【インタビュー】下関・北九州を隔てる関門海峡を通じて 経済交流による魅力あるまちへ

参議院議員 元下関市長 江島潔 氏

 本州の最西端で、九州との玄関口に位置し、古来より大陸との交流でも栄えた山口県下関市。県下最大の人口を有し、対岸の福岡県北九州市とは「関門都市圏」として密接な関係がある。多くの観光客が訪れる唐戸市場やホテルの新規開業などウォーターフロントの開発が進んでいる。下関北九州道路の整備促進、まちづくりや安倍晋三元首相との交流について元下関市長・江島潔参議院議員に話をうかがった。

下北道路は本州と
九州をつなぐパイプ

参議院議員 元下関市長 江島潔 氏
江島潔 氏

    ──山口県と福岡県は緊密な経済関係があります。早期実現が期待されている下関北九州道路については。

 江島潔(以下、江島) 11月10日に初めて下関北九州道路の新規事業化を促進する大会を東京で開催し、両県知事、国会議員、県議会議員などが集まり、国土交通省の道路局長にもご出席いただきました。

 私は1995年から4期下関市長を務めましたが、当時から下関北九州道路の必要性を主張しておりました。鉄道は36年に建設が開始され、戦時中に上下線開通しました。戦後に入りトンネルは58年、関門橋は73年です。
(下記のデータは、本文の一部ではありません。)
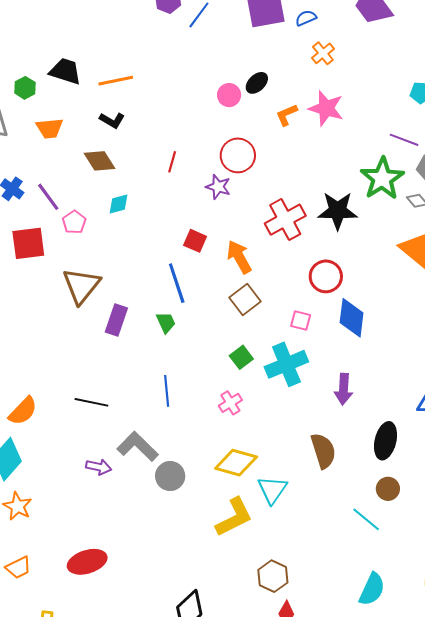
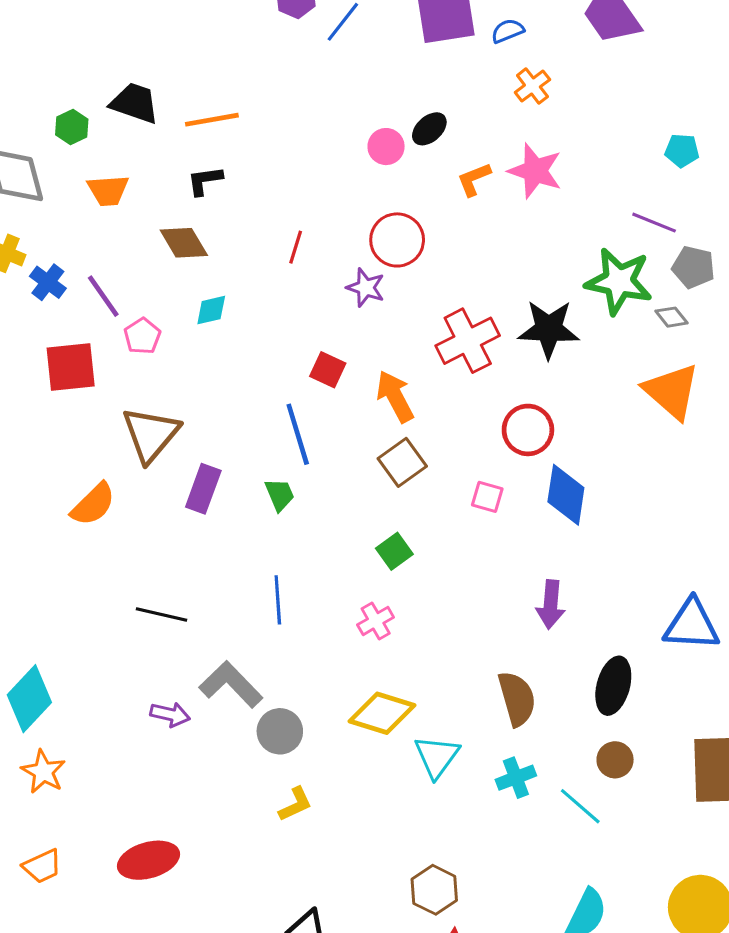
black L-shape: (112, 120) -> (205, 181), turned 140
green star: (382, 179) -> (619, 281), turned -30
cyan cross: (286, 364) -> (516, 778), moved, size x0.6
orange semicircle: (23, 411) -> (93, 504), moved
yellow L-shape: (234, 517) -> (295, 804), moved, size x0.6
供用開始から年数が経過しました。関門橋は豪雨や台風などの悪天候、関門トンネルも補修工事や事故などで通行止めが相次いでいます。下北道路は巨大なつり橋を関門海峡に整備し、下関市・彦島から北九州市小倉北区間の約8kmを結びます。下関や北九州にとどまらない本州経済圏と九州経済圏を結ぶ強いパイプをつなぐことが最大の意義だろうと思います。居住域としての下関の可能性は相当高くなってくると思います。

関門エリアの
都市としての魅力向上

 ──地方の人口減少が深刻です。

 江島 いわゆる地域間競争として人口問題は捉えるべきで、下関単独というより「関門都市圏」(下関市・北九州市)として地域間競争に打ち勝てる政策が必要だと思います。
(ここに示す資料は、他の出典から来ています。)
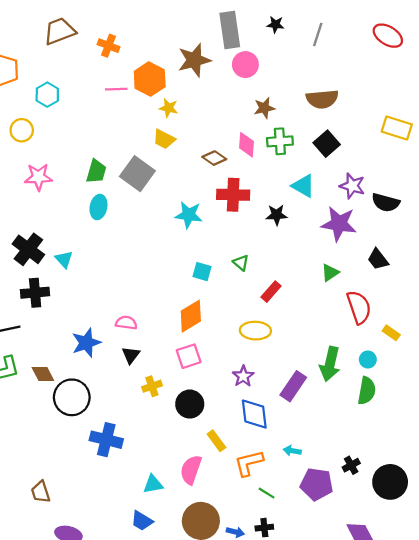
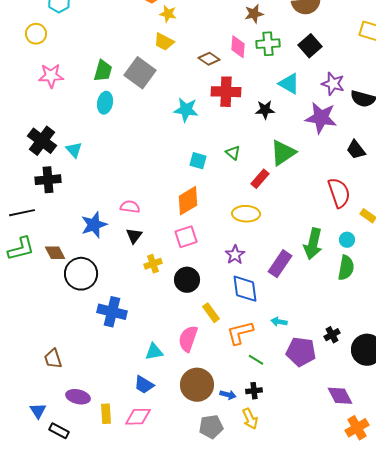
green triangle: (330, 273) -> (283, 153), moved, size x1.6

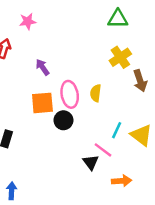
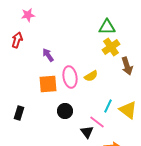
green triangle: (118, 19) -> (107, 27), moved
pink star: (28, 21) -> (28, 15), moved
yellow semicircle: (96, 93) -> (91, 76), turned -128
black circle: (63, 120) -> (65, 111), moved

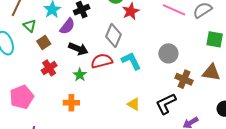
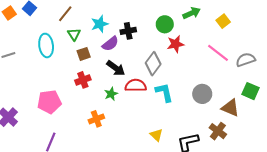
brown triangle: (211, 72) -> (230, 108), moved
brown cross: (184, 79) -> (218, 131), moved
orange cross: (71, 103) -> (96, 119), turned -35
 市長時代、北九州市は末吉興一市長がカウンターパートでしたが、我々の共通認識は、協力して福岡市経済圏に対抗しなきゃいけないということでした。関門海峡沿いの医療施設、あるいは山口側、山陰側の雄大な自然のエリアといった独自の魅力をアピールすることは強みだと思います。

 ──元市長として現在の下関市の取り組みをどうみますか。

 江島 非常に良く頑張っていると思います。とくにウォーターフロント開発は私の数代前の市長のころからの課題でした。私が市長に就任し、水族館や市場を整備し一段階進んだのですが、12月にいよいよ星野リゾートによる「リゾナーレ下関」がオープン(2025年12月11日開業)します。関門海峡が眼前に広がるロケーションや下関の海の幸も堪能できます。

 ──下関は漁業が盛んな町ですが、議員連盟で取り組まれているクジラの捕鯨については。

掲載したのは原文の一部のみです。